NEW DISPLAY: Cairns-based artist Ray Crooke, at 90, is one of Australia's most venerated artists. His colourful works have been likened to that of French artist Gauguin. Picture: Darren England Source: The Courier-Mail

HE'S been dubbed Australia's Gauguin, but Queensland artist Ray Crooke has lasted a lot longer than the famous Frenchman he's so often compared to.

The syphilitic Gauguin died in 1903 at the age of 54. Cairns-based Crooke is 90 and still producing his colourful canvases.

Some thought his 2005 Brisbane exhibition might have been his last, but he's back with Ray Crooke Paintings: 1958 to 2009, showing until April 13 at the Philip Bacon Galleries in Fortitude Valley.

Bacon describes the artist, famous for his scenes of daily life in the islands of the Torres Strait and Fiji, as "the last of his breed".

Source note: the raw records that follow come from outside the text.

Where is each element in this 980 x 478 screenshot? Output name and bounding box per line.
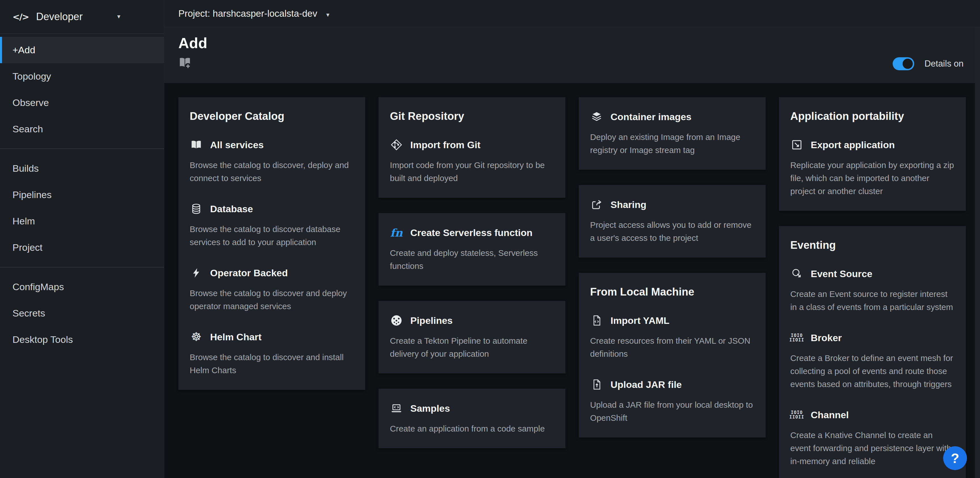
sidebar-item-observe[interactable]: Observe: [0, 89, 164, 116]
card-pipelines[interactable]: PipelinesCreate a Tekton Pipeline to aut…: [379, 301, 565, 373]
catalog-add-icon[interactable]: [178, 56, 191, 70]
add-item-link-export-application[interactable]: Export application: [790, 138, 955, 151]
add-item-pipelines: PipelinesCreate a Tekton Pipeline to aut…: [390, 314, 554, 360]
sidebar-item-helm[interactable]: Helm: [0, 208, 164, 234]
add-item-link-samples[interactable]: Samples: [390, 402, 554, 415]
add-item-description: Create resources from their YAML or JSON…: [590, 334, 754, 360]
add-item-description: Project access allows you to add or remo…: [590, 218, 754, 245]
sidebar-item-topology[interactable]: Topology: [0, 63, 164, 89]
card-samples[interactable]: SamplesCreate an application from a code…: [379, 389, 565, 448]
project-topbar: Project: harshcasper-localsta-dev ▼: [164, 0, 980, 27]
add-item-helm-chart: ☸Helm ChartBrowse the catalog to discove…: [190, 330, 354, 377]
add-item-link-pipelines[interactable]: Pipelines: [390, 314, 554, 327]
card-column-4: Application portabilityExport applicatio…: [779, 97, 966, 478]
add-item-label: Pipelines: [410, 315, 453, 326]
add-item-link-all-services[interactable]: All services: [190, 138, 354, 151]
sidebar-item-desktop-tools[interactable]: Desktop Tools: [0, 326, 164, 353]
app-window: </> Developer ▼ +AddTopologyObserveSearc…: [0, 0, 980, 478]
sidebar-item-builds[interactable]: Builds: [0, 155, 164, 182]
add-item-import-from-git: Import from GitImport code from your Git…: [390, 138, 554, 185]
details-toggle[interactable]: [892, 57, 914, 70]
add-item-label: Database: [210, 203, 253, 214]
add-item-description: Replicate your application by exporting …: [790, 159, 955, 198]
add-item-link-channel[interactable]: IOIOIIOIIChannel: [790, 408, 955, 421]
add-item-link-import-yaml[interactable]: Import YAML: [590, 314, 754, 327]
add-item-label: All services: [210, 140, 264, 151]
card-title: Developer Catalog: [190, 110, 354, 122]
add-item-label: Import YAML: [611, 315, 670, 326]
project-selector-label: Project: harshcasper-localsta-dev: [178, 8, 317, 19]
add-item-description: Create a Broker to define an event mesh …: [790, 352, 955, 391]
add-item-link-sharing[interactable]: Sharing: [590, 198, 754, 211]
add-item-label: Event Source: [811, 268, 872, 279]
share-icon: [590, 198, 603, 211]
page-title: Add: [178, 35, 964, 52]
add-item-link-event-source[interactable]: Event Source: [790, 267, 955, 280]
add-item-link-upload-jar-file[interactable]: Upload JAR file: [590, 378, 754, 391]
sidebar-item-pipelines[interactable]: Pipelines: [0, 182, 164, 208]
add-item-link-create-serverless-function[interactable]: fnCreate Serverless function: [390, 226, 554, 239]
sidebar: </> Developer ▼ +AddTopologyObserveSearc…: [0, 0, 164, 478]
toggle-knob: [903, 59, 913, 69]
add-item-sharing: SharingProject access allows you to add …: [590, 198, 754, 245]
add-item-container-images: Container imagesDeploy an existing Image…: [590, 110, 754, 157]
add-item-database: DatabaseBrowse the catalog to discover d…: [190, 202, 354, 249]
project-selector[interactable]: Project: harshcasper-localsta-dev ▼: [178, 8, 331, 19]
card-git-repository: Git RepositoryImport from GitImport code…: [379, 97, 565, 198]
git-icon: [390, 138, 403, 151]
perspective-switcher[interactable]: </> Developer ▼: [0, 0, 164, 34]
details-toggle-group: Details on: [892, 57, 964, 70]
add-item-link-import-from-git[interactable]: Import from Git: [390, 138, 554, 151]
perspective-label: Developer: [36, 11, 83, 23]
sidebar-item-configmaps[interactable]: ConfigMaps: [0, 274, 164, 300]
add-item-description: Upload a JAR file from your local deskto…: [590, 399, 754, 424]
card-container-images[interactable]: Container imagesDeploy an existing Image…: [579, 97, 765, 170]
add-item-label: Container images: [611, 111, 691, 122]
card-create-serverless-function[interactable]: fnCreate Serverless functionCreate and d…: [379, 213, 565, 286]
book-open-icon: [190, 138, 203, 151]
sidebar-item-project[interactable]: Project: [0, 234, 164, 261]
add-item-export-application: Export applicationReplicate your applica…: [790, 138, 955, 198]
database-icon: [190, 202, 203, 215]
add-page-content: Developer CatalogAll servicesBrowse the …: [164, 83, 980, 478]
fn-icon: fn: [390, 226, 403, 239]
add-item-link-container-images[interactable]: Container images: [590, 110, 754, 123]
card-developer-catalog: Developer CatalogAll servicesBrowse the …: [178, 97, 365, 390]
card-from-local-machine: From Local MachineImport YAMLCreate reso…: [579, 273, 765, 437]
sidebar-divider: [0, 148, 164, 149]
card-title: Application portability: [790, 110, 955, 122]
add-item-label: Helm Chart: [210, 332, 261, 343]
add-item-description: Create an Event source to register inter…: [790, 287, 955, 314]
card-sharing[interactable]: SharingProject access allows you to add …: [579, 185, 765, 257]
add-item-all-services: All servicesBrowse the catalog to discov…: [190, 138, 354, 185]
binary-icon: IOIOIIOII: [790, 331, 803, 344]
sidebar-item-add[interactable]: +Add: [0, 37, 164, 63]
add-item-link-broker[interactable]: IOIOIIOIIBroker: [790, 331, 955, 344]
add-item-description: Browse the catalog to discover, deploy a…: [190, 159, 354, 185]
add-item-import-yaml: Import YAMLCreate resources from their Y…: [590, 314, 754, 360]
add-item-label: Channel: [811, 410, 849, 421]
caret-down-icon: ▼: [317, 8, 331, 19]
add-item-label: Import from Git: [410, 140, 480, 151]
scrollbar[interactable]: [975, 27, 980, 478]
add-item-channel: IOIOIIOIIChannelCreate a Knative Channel…: [790, 408, 955, 468]
help-button-label: ?: [951, 451, 959, 466]
main-area: Project: harshcasper-localsta-dev ▼ Add …: [164, 0, 980, 478]
help-button[interactable]: ?: [943, 446, 967, 470]
details-toggle-label: Details on: [924, 59, 964, 69]
card-title: From Local Machine: [590, 286, 754, 298]
add-item-link-operator-backed[interactable]: Operator Backed: [190, 266, 354, 279]
add-item-description: Browse the catalog to discover and insta…: [190, 351, 354, 377]
add-item-operator-backed: Operator BackedBrowse the catalog to dis…: [190, 266, 354, 313]
add-item-samples: SamplesCreate an application from a code…: [390, 402, 554, 435]
sidebar-item-search[interactable]: Search: [0, 116, 164, 142]
upload-file-icon: [590, 378, 603, 391]
add-item-link-helm-chart[interactable]: ☸Helm Chart: [190, 330, 354, 343]
add-item-link-database[interactable]: Database: [190, 202, 354, 215]
add-item-label: Export application: [811, 140, 895, 151]
sidebar-item-secrets[interactable]: Secrets: [0, 300, 164, 326]
export-icon: [790, 138, 803, 151]
add-item-label: Broker: [811, 332, 842, 343]
sidebar-nav: +AddTopologyObserveSearchBuildsPipelines…: [0, 34, 164, 353]
bolt-icon: [190, 266, 203, 279]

Crooke's works have sold for as much as $135,000, although critics now predict they could sell for more than a quarter of a million dollars.

The artist has outlasted friends and contemporaries including William Dobell, Russell Drysdale, Donald Friend and Margaret Olley. He puts his longevity down to relatively clean living.

"My lifestyle has certainly been different to Gauguin's," he says. "I've had a more temperate life."

Crooke and his wife June, who died recently, moved to Cairns in the lean years after World War II, and raised three children there.

Born in Melbourne, he fell in love with far north Queensland while serving in the army, including a stint on Thursday Island as an intelligence operative.

Head of Australian Art at the Queensland Art Gallery and Gallery of Modern Art, Julie Ewington, describes the nonagenarian artist as "one of our most important painters".

"He established a vision of life in Queensland and the South Seas and while people latch onto the bright colours, there's more to him than that," Ewington says.

Crooke, who won the Archibald Prize in 1959, is represented at the National Gallery of Australia in Canberra and in many other major collections here and overseas including the Vatican Collection in Rome.

He is best known, however, for those colourful paintings of islanders. After early years on Thursday Island, he began visiting Fiji and painting the people there in colourful garb, going about their daily work.

"Their lifestyle is so different to ours," Crooke says. "They make their own houses, grow their own food and spend days just sitting and weaving. 'They are perfect subjects for a painter."

The venerable artist was in Brisbane for the exhibition opening last night with his signature walking stick and a cardigan to ward off the relative cool of Brisbane.

He says he will continue to work but admits he is slowing down and can no longer stand for long hours painting.